# [Problem to work on]
Begin at the line below that has "שליטה מתחילת שנות" and stop after the line that has "ייצור מעולה.". Please restate only those lines, word for word.

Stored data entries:
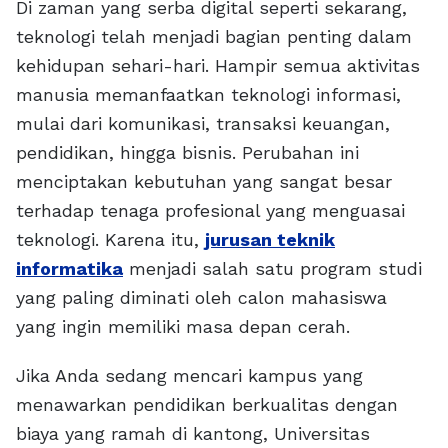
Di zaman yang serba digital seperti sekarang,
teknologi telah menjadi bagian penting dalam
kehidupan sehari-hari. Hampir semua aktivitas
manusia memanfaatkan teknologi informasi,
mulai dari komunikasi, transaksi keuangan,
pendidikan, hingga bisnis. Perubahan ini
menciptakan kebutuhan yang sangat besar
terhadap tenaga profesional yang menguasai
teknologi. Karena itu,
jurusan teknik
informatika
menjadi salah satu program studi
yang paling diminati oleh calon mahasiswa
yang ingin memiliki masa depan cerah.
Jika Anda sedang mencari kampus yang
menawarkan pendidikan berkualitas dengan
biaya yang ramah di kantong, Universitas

---

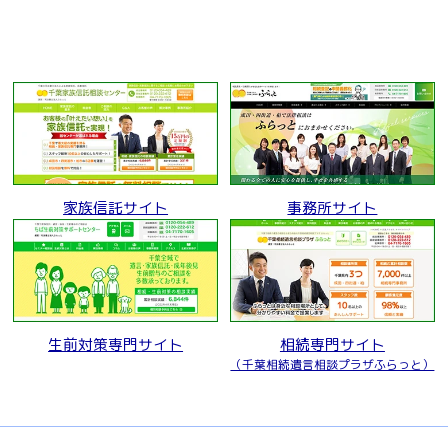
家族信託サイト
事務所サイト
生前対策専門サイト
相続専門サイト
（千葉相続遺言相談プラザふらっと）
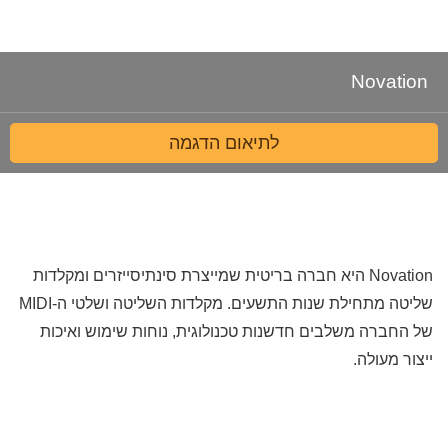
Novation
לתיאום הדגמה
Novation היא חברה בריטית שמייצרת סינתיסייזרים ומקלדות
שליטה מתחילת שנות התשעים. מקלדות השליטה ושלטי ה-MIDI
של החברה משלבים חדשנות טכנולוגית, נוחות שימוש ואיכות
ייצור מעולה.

* * *

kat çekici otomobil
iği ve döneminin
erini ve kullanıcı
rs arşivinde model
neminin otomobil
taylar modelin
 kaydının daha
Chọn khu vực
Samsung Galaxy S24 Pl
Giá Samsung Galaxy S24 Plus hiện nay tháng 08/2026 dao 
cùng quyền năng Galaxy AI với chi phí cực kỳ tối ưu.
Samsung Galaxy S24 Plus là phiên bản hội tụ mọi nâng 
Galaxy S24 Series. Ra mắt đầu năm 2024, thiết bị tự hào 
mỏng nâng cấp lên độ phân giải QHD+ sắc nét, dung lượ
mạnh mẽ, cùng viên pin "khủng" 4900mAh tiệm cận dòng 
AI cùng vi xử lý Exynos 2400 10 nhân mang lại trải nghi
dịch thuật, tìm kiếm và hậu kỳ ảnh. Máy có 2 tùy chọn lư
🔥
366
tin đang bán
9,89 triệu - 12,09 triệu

# [Solved problem]
שליטה מתחילת שנות התשעים. מקלדות השליטה ושלטי ה-MIDI
של החברה משלבים חדשנות טכנולוגית, נוחות שימוש ואיכות
ייצור מעולה.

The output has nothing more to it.